Eddie Bernice JohnsonBy Congresswoman Eddie Bernice Johnson

On August 26th our nation pauses to acknowledge the day in 1920 when the 19th Amendment to our country’s Constitution, giving women the right to vote, became law in the United States. The struggle to secure the right to vote for women in America began in in the late 1800s when groups of women called “suffragists” demanded that women should have the same rights as men.

In 1848, large numbers of women convened at the very first women’s rights convention in Seneca Falls, New York. Male activists such as Frederick Douglass, the black abolitionist, were present and urged the women to protest and fight for their rights.

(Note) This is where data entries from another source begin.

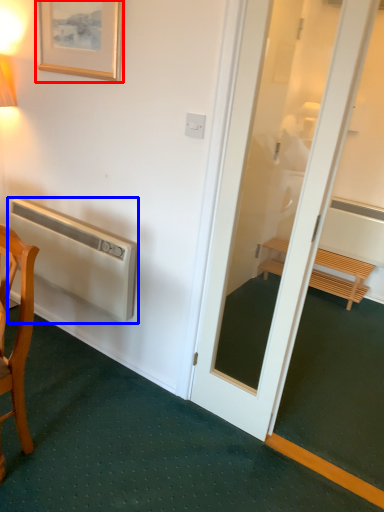 Question: Which object appears closest to the camera in this image, picture frame (highlighted by a red box) or air conditioner (highlighted by a blue box)?

Choices:
 (A) picture frame
 (B) air conditioner

Answer: (A) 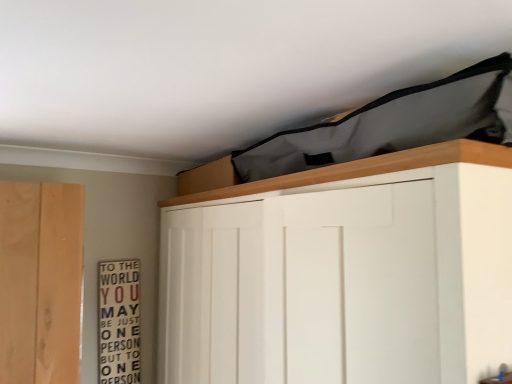 Describe the element at coordinates (343, 273) in the screenshot. I see `white matte cupboard at upper center` at that location.

Where is `white matte cupboard at upper center`? white matte cupboard at upper center is located at coordinates (343, 273).

Where is `wooden signboard at left`? The width and height of the screenshot is (512, 384). wooden signboard at left is located at coordinates (119, 322).

The width and height of the screenshot is (512, 384). What do you see at coordinates (119, 322) in the screenshot?
I see `wooden signboard at left` at bounding box center [119, 322].

In order to face wooden signboard at left, should I rotate leftwards or rightwards?

Turn left approximately 17.723 degrees to face it.

At what (x,y) coordinates should I click in order to perform the action: click on white matte cupboard at upper center. Please return your answer as a coordinate pair (x, y). Looking at the image, I should click on (343, 273).

Which is more to the left, wooden signboard at left or white matte cupboard at upper center?

wooden signboard at left.

Which object is more forward, wooden signboard at left or white matte cupboard at upper center?

white matte cupboard at upper center.

Considering the positions of points (106, 379) and (463, 179), is point (106, 379) closer to camera compared to point (463, 179)?

No, (106, 379) is behind (463, 179).

From the image's perspective, which object appears higher, wooden signboard at left or white matte cupboard at upper center?

white matte cupboard at upper center, from the image's perspective.

From a real-world perspective, is wooden signboard at left physically located above or below white matte cupboard at upper center?

wooden signboard at left is below white matte cupboard at upper center.

In the scene shown: Which of these two, wooden signboard at left or white matte cupboard at upper center, is wider?

With larger width is white matte cupboard at upper center.

Does wooden signboard at left have a greater height compared to white matte cupboard at upper center?

Incorrect, the height of wooden signboard at left is not larger of that of white matte cupboard at upper center.

Based on the photo, can you confirm if wooden signboard at left is bigger than white matte cupboard at upper center?

Incorrect, wooden signboard at left is not larger than white matte cupboard at upper center.

Do you think wooden signboard at left is within white matte cupboard at upper center, or outside of it?

The correct answer is: outside.

Is wooden signboard at left far away from white matte cupboard at upper center?

They are positioned close to each other.

Is wooden signboard at left positioned with its back to white matte cupboard at upper center?

No, wooden signboard at left is not facing the opposite direction of white matte cupboard at upper center.

Measure the distance between wooden signboard at left and white matte cupboard at upper center.

The distance of wooden signboard at left from white matte cupboard at upper center is 36.20 inches.

Where is `cupboard above the wooden signboard at left (from the image's perspective)`? cupboard above the wooden signboard at left (from the image's perspective) is located at coordinates (343, 273).

Is white matte cupboard at upper center to the left of wooden signboard at left from the viewer's perspective?

In fact, white matte cupboard at upper center is to the right of wooden signboard at left.

Is white matte cupboard at upper center positioned behind wooden signboard at left?

No.

Considering the points (444, 291) and (108, 343), which point is in front, point (444, 291) or point (108, 343)?

The point (444, 291) is closer.

From the image's perspective, would you say white matte cupboard at upper center is shown under wooden signboard at left?

No, from the image's perspective, white matte cupboard at upper center is not below wooden signboard at left.

In the scene shown: From a real-world perspective, which object rests below the other?

wooden signboard at left is physically lower.

Considering the relative sizes of white matte cupboard at upper center and wooden signboard at left in the image provided, is white matte cupboard at upper center wider than wooden signboard at left?

Yes.

Between white matte cupboard at upper center and wooden signboard at left, which one has more height?

With more height is white matte cupboard at upper center.

Looking at the image, does white matte cupboard at upper center seem bigger or smaller compared to wooden signboard at left?

Considering their sizes, white matte cupboard at upper center takes up more space than wooden signboard at left.

Is white matte cupboard at upper center positioned beyond the bounds of wooden signboard at left?

Yes.

Is white matte cupboard at upper center with wooden signboard at left?

white matte cupboard at upper center and wooden signboard at left are not in contact.

Is white matte cupboard at upper center facing towards wooden signboard at left?

Yes.

This screenshot has width=512, height=384. I want to click on bulletin board below the white matte cupboard at upper center (from the image's perspective), so click(x=119, y=322).

I want to click on cupboard in front of the wooden signboard at left, so click(343, 273).

Identify the location of cupboard located on the right of wooden signboard at left. The width and height of the screenshot is (512, 384). (343, 273).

One of the organizations that emerged from the Seneca Falls Convention was the National American Woman Suffrage Association. Under the leadership of Susan B. Anthony, it organized marches and protest demonstrations throughout the country. Its leaders took their cause all the way to the United States Supreme Court which refused in 1875 to rule that women had a constitutional right to vote.

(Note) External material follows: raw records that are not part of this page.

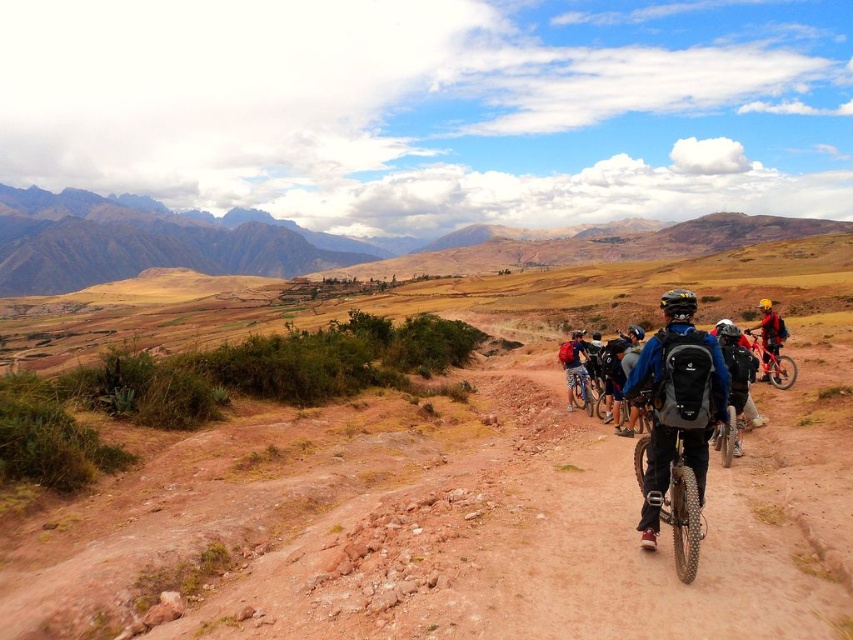 Which is more to the left, red matte bicycle at right or shiny red mountain bike at right?

Positioned to the left is shiny red mountain bike at right.

The height and width of the screenshot is (640, 853). Describe the element at coordinates (770, 337) in the screenshot. I see `red matte bicycle at right` at that location.

The width and height of the screenshot is (853, 640). What do you see at coordinates (770, 337) in the screenshot? I see `red matte bicycle at right` at bounding box center [770, 337].

At what (x,y) coordinates should I click in order to perform the action: click on red matte bicycle at right. Please return your answer as a coordinate pair (x, y). The height and width of the screenshot is (640, 853). Looking at the image, I should click on (770, 337).

Who is lower down, red matte bicycle at right or matte black bicycle at center?

matte black bicycle at center is below.

Who is more forward, (766, 362) or (572, 388)?

Positioned in front is point (766, 362).

This screenshot has height=640, width=853. In order to click on red matte bicycle at right in this screenshot , I will do `click(770, 337)`.

Does point (45, 284) come behind point (766, 326)?

That is True.

You are a GUI agent. You are given a task and a screenshot of the screen. Output one action in this format:
    pyautogui.click(x=<x>, y=<y>)
    Task: Click on the rugged brown mountains at upper left
    This screenshot has width=853, height=640.
    Given the screenshot: What is the action you would take?
    pyautogui.click(x=143, y=241)

Between point (175, 244) and point (769, 364), which one is positioned in front?

Point (769, 364)

Find the location of a particular element. This screenshot has height=640, width=853. rugged brown mountains at upper left is located at coordinates (143, 241). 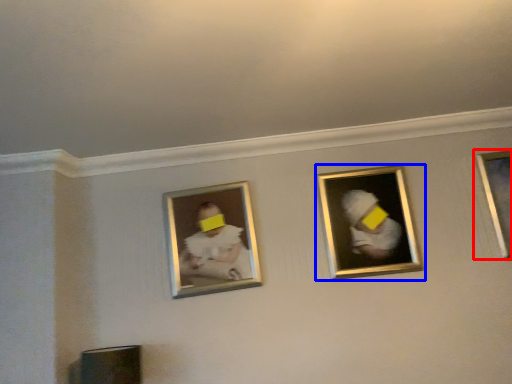 Question: Which point is further to the camera, picture frame (highlighted by a red box) or picture frame (highlighted by a blue box)?

Choices:
 (A) picture frame
 (B) picture frame

Answer: (A) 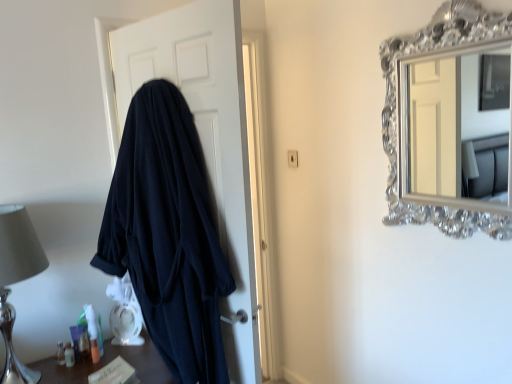 Question: Considering the relative sizes of translucent plastic tube at lower left, positioned as the 1th toiletry in right-to-left order, and translucent plastic toiletries at lower left in the image provided, is translucent plastic tube at lower left, positioned as the 1th toiletry in right-to-left order, shorter than translucent plastic toiletries at lower left?

Choices:
 (A) yes
 (B) no

Answer: (A)

Question: Is translucent plastic tube at lower left, acting as the second toiletry starting from the left, touching translucent plastic toiletries at lower left?

Choices:
 (A) no
 (B) yes

Answer: (A)

Question: Is translucent plastic toiletries at lower left surrounded by translucent plastic tube at lower left, acting as the second toiletry starting from the left?

Choices:
 (A) yes
 (B) no

Answer: (B)

Question: Considering the relative sizes of translucent plastic tube at lower left, acting as the second toiletry starting from the left, and translucent plastic toiletries at lower left in the image provided, is translucent plastic tube at lower left, acting as the second toiletry starting from the left, wider than translucent plastic toiletries at lower left?

Choices:
 (A) no
 (B) yes

Answer: (A)

Question: Would you consider translucent plastic tube at lower left, positioned as the 1th toiletry in right-to-left order, to be distant from translucent plastic toiletries at lower left?

Choices:
 (A) yes
 (B) no

Answer: (B)

Question: From a real-world perspective, does translucent plastic tube at lower left, positioned as the 1th toiletry in right-to-left order, stand above translucent plastic toiletries at lower left?

Choices:
 (A) no
 (B) yes

Answer: (B)

Question: Is the depth of dark blue robe at left greater than that of translucent plastic tube at lower left, positioned as the 1th toiletry in right-to-left order?

Choices:
 (A) no
 (B) yes

Answer: (A)

Question: Considering the relative sizes of dark blue robe at left and translucent plastic tube at lower left, acting as the second toiletry starting from the left, in the image provided, is dark blue robe at left bigger than translucent plastic tube at lower left, acting as the second toiletry starting from the left,?

Choices:
 (A) no
 (B) yes

Answer: (B)

Question: Is dark blue robe at left closer to camera compared to translucent plastic tube at lower left, positioned as the 1th toiletry in right-to-left order?

Choices:
 (A) no
 (B) yes

Answer: (B)

Question: Is dark blue robe at left thinner than translucent plastic tube at lower left, acting as the second toiletry starting from the left?

Choices:
 (A) yes
 (B) no

Answer: (B)

Question: Does dark blue robe at left have a lesser height compared to translucent plastic tube at lower left, positioned as the 1th toiletry in right-to-left order?

Choices:
 (A) no
 (B) yes

Answer: (A)

Question: Would you say dark blue robe at left is a long distance from translucent plastic tube at lower left, positioned as the 1th toiletry in right-to-left order?

Choices:
 (A) yes
 (B) no

Answer: (A)

Question: Does silver metallic table lamp at left have a greater width compared to translucent plastic tube at lower left, positioned as the 1th toiletry in right-to-left order?

Choices:
 (A) yes
 (B) no

Answer: (A) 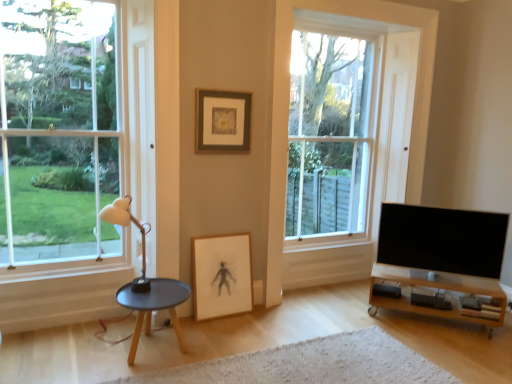 This screenshot has height=384, width=512. I want to click on free point below black glossy tv at lower right (from a real-world perspective), so click(x=458, y=286).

In the early 1900’s groups of women joined picket lines at the White House, and even went to prison after they were charged with breaking the law by voting, although they were barred from doing so. In prison some women went on hunger strikes and continued to support the national women’s group formed after the Seneca Falls convention, which by then had formed chapters in numerous states across the country.

In addition to voting rights, women also fought for equal treatment in divorce settlements, disputes over property and wages. Women’s groups continued to pressure federal and state officials for equality. At the time, the only female member of the Congress was Representative Jeanette Rankin from Montana.

Public opinion began to support the efforts of women to secure equal rights. The 19th amendment was introduced in Congress in 1918. Two years later it was ratified by the states. It reads, “The right of citizens of the United States to vote shall not be denied or abridged by the United States or by any state on account of sex.”

The ratification of the 19th amendment brought radical changes in American politics. Women became actively engaged in elections after years of civil disobedience, protest marches and political involvement. Slowly, the number of women elected to political office began to climb. This would not have occurred but for the passage of the 19th amendment.

I am certain that the women who began the fight for equal rights more than one hundred years ago would be delighted that in today’s Congress there are 84 women in the House, and 20 in the Senate. They would also be pleased to see that women serve in the some of the most important positions in our federal government and in our states, and that there have been a number of women who have run for the presidency.

I believe that the passage of the 19th amendment has led to great progress in our country. It enabled a class of people that had been excluded from the voting process to exercise the right to vote, one of the most basic and fundamental rights that we have as Americans.

I will continue to fight for the rights of all women in our country because many have yet to experience the full benefits of the American dream.